正直予想外だったのは、賊を徹底的に捕らえんと躍起になっているあの大臣の姿がどこにもなかったことだった。代わりに側に置かれているこの男からは、獄囚となっていたホレスへの敵意も、レフィルの力を疑っていた素振りも感じられない。
「ふむ…確かに金の冠じゃ。すまぬのぉ、余計な手間をかけて。」
「い…いえ……。」
そんなことを考えていると、王は自らの手で金の冠を改めて実物であると確かめると共に、レフィルへと労いの言葉をかけた。感謝を通り越して、逆に申し訳なささえ感じさせるような気の抜けた王の言葉に、レフィルは何と答えたらよいのか分からずにただたじろぐばかりであった。
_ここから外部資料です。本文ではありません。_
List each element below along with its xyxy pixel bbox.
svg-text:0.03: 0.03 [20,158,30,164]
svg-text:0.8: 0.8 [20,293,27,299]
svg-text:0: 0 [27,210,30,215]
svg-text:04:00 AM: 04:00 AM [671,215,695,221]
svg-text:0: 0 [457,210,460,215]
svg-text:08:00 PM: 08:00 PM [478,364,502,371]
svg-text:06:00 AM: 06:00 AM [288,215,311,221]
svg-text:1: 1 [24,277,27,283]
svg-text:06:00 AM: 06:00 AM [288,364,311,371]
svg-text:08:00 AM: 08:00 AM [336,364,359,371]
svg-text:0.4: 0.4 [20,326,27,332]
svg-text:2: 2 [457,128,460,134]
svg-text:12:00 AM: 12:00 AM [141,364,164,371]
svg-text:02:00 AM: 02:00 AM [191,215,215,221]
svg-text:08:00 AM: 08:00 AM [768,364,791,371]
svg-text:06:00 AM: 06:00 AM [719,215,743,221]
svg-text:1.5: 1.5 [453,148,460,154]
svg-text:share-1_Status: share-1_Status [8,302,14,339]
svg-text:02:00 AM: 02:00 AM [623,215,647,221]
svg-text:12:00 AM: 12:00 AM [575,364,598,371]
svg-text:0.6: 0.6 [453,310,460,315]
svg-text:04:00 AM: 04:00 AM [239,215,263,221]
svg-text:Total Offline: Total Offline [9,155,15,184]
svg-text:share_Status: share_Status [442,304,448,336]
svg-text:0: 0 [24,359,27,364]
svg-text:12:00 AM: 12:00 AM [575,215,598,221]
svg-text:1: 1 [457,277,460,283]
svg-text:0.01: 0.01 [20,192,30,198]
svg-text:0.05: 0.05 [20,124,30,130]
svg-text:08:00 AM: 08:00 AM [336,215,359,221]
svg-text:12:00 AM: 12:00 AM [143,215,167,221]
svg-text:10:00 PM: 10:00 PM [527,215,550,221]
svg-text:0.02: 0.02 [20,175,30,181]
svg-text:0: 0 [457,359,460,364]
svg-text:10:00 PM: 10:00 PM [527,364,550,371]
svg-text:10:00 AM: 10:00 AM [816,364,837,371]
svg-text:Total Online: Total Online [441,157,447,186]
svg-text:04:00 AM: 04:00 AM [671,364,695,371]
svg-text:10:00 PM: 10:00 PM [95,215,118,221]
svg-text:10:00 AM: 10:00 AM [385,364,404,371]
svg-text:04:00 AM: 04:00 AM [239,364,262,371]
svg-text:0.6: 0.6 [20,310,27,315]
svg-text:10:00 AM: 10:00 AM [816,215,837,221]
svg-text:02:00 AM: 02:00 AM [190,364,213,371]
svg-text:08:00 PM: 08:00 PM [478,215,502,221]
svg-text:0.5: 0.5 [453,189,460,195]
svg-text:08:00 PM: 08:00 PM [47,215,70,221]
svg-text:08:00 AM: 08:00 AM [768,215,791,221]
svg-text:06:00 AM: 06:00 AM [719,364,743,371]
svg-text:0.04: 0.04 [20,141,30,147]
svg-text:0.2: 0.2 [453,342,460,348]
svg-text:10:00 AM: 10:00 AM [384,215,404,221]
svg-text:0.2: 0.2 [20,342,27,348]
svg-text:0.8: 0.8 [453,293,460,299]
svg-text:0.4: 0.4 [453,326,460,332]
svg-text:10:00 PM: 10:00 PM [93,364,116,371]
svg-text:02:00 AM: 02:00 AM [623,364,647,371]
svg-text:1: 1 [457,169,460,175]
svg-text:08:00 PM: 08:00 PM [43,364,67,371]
「そしてホレスよ、よくぞ戻った!此度の件では大いに世話になったな!」
彼女が今にも混乱しそうな様子を微笑ましげに一瞥した後、王はレフィルの傍に立つ青年―ホレスへと力強くそう告げた。先のレフィルとは打って変わって、今度は心からの謝意を述べるものであるのは、気のせいではなかった。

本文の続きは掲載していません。